While most of the attendees were church leaders from big and small churches across the country, the uniting factor in the room was a unique Episcopal identity. Many identified as “cradle Episcopalians”, and there was a palpable sense of pride in their acknowledgment of the fact. It was interesting then, to hear Rachel’s journey as a new Episcopalian, and both times that she addressed the gathering (keynote and sermon) she spoke about her experience with great candor, humility and most enjoyably, humor.

Keeping the Church Weird

If the sacraments were ever in need of a modern day champion, Rachel would be a strong choice. She recounted some of the things that make the church unique and “weird” – baptism with water, partaking of body and blood, and practicing confession. “These are all things that have made the church unique for 2000 years” she said, and these “gifts of God, for the people of God are enough” as long as we remain “stubbornly committed to them and lavishly gracious with them”, sharing that she loved the sacraments deeply because they are a reminder that it is impossible to be a Christian alone. She emphasized the need to root ourselves in these foundational pillars of our faith and revive them for our modern context – “that is what makes the church relevant today”. Describing the beauty of experiencing the sacraments, she said they “brought God out of her head and into her hands” – seeing, tasting and feeling her faith was a transformational experience for her.
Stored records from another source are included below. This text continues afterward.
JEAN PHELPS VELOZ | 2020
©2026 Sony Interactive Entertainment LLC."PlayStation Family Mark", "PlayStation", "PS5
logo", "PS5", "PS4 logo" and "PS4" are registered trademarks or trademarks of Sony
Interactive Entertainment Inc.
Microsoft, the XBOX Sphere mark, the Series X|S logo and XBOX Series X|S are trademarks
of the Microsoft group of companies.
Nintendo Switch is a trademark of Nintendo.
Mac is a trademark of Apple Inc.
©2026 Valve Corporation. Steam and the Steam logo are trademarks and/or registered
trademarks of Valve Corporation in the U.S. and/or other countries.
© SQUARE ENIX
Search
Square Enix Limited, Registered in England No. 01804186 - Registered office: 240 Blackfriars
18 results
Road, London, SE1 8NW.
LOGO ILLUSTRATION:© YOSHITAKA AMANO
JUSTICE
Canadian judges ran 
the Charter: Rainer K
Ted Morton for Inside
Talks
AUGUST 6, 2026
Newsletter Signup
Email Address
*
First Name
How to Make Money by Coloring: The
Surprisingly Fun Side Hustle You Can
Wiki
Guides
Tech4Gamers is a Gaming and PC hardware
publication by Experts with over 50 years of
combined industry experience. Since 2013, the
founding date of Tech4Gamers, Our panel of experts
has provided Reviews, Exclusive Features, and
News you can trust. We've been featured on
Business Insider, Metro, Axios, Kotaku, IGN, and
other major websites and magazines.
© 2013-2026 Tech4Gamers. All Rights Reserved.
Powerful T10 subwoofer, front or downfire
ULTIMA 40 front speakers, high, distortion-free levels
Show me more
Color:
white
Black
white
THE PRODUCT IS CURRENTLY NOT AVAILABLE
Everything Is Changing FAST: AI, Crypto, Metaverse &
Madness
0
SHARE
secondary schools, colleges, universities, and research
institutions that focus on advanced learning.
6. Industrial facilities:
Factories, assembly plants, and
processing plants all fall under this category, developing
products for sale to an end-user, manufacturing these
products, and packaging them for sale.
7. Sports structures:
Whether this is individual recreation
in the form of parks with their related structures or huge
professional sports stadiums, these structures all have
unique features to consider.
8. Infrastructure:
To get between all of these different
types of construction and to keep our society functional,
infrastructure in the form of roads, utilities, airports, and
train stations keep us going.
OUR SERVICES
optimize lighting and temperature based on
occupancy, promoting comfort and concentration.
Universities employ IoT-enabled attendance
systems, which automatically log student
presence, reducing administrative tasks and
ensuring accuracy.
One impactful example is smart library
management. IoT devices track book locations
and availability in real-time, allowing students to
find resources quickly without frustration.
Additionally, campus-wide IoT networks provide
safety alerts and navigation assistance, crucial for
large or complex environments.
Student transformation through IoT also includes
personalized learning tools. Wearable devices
Rachel shared a story of her having to address a large group of Junior High students (not her typical audience!) at a Methodist bible camp, and her anxiety about “doing right by them”. As she was serving communion to the 600 students present, and she placed bread into every pair of cupped hands and spoke the words “this is Christ’s body, broken for you” over and over again, she had an epiphany - this is enough; Christ is enough. This realization that it wasn’t about capability or talent, but about letting Christ lead us in our weakness was significant to her. While we often seek God out in the important, momentous times in our life, the heart of faith she realized, was encountering God in the unglamorous, ordinary, everyday things of life. “We often feel this isn’t sufficient, but it is”, she said.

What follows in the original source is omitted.